#### [PROBLEM TO WORK ON]
Search through the entries for the word "Corolla" and copy every line that has it.

#### [EXERCISE INPUTS]

##############################

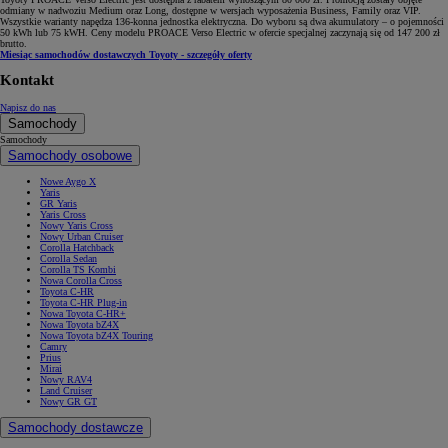
odmiany w nadwoziu Medium oraz Long, dostępne w wersjach wyposażenia Business, Family oraz VIP.
Wszystkie warianty napędza 136-konna jednostka elektryczna. Do wyboru są dwa akumulatory – o pojemności
50 kWh lub 75 kWH. Ceny modelu PROACE Verso Electric w ofercie specjalnej zaczynają się od 147 200 zł
brutto.
Miesiąc samochodów dostawczych Toyoty - szczegóły oferty
Kontakt
Napisz do nas
Samochody
Samochody
Samochody osobowe
Nowe Aygo X
Yaris
GR Yaris
Yaris Cross
Nowy Yaris Cross
Nowy Urban Cruiser
Corolla Hatchback
Corolla Sedan
Corolla TS Kombi
Nowa Corolla Cross
Toyota C-HR
Toyota C-HR Plug-in
Nowa Toyota C-HR+
Nowa Toyota bZ4X
Nowa Toyota bZ4X Touring
Camry
Prius
Mirai
Nowy RAV4
Land Cruiser
Nowy GR GT
Samochody dostawcze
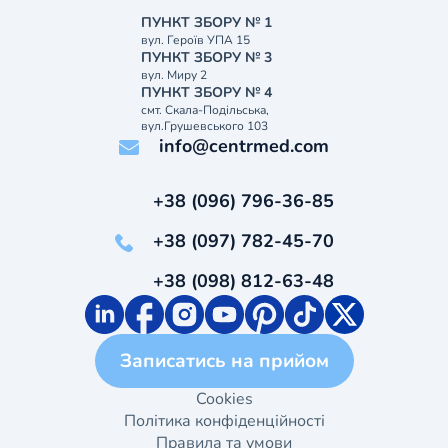
ПУНКТ ЗБОРУ № 1
вул. Героїв УПА 15
ПУНКТ ЗБОРУ № 3
вул. Миру 2
ПУНКТ ЗБОРУ № 4
смт. Скала-Подільська,
вул.Грушевського 103
info@centrmed.com
+38 (096) 796-36-85
+38 (097) 782-45-70
+38 (098) 812-63-48
Записатись на прийом
Cookies
Політика конфіденційності
Правила та умови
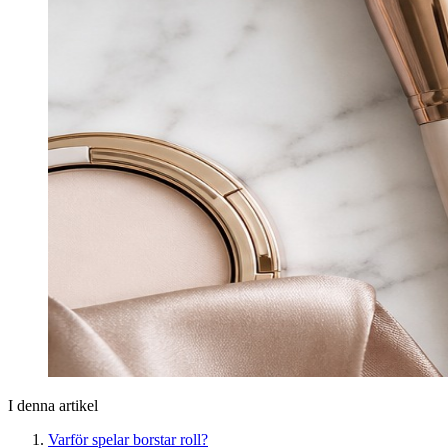
I denna artikel
Varför spelar borstar roll?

##############################

#### [FINISHED EXERCISE]
Corolla Hatchback
Corolla Sedan
Corolla TS Kombi
Nowa Corolla Cross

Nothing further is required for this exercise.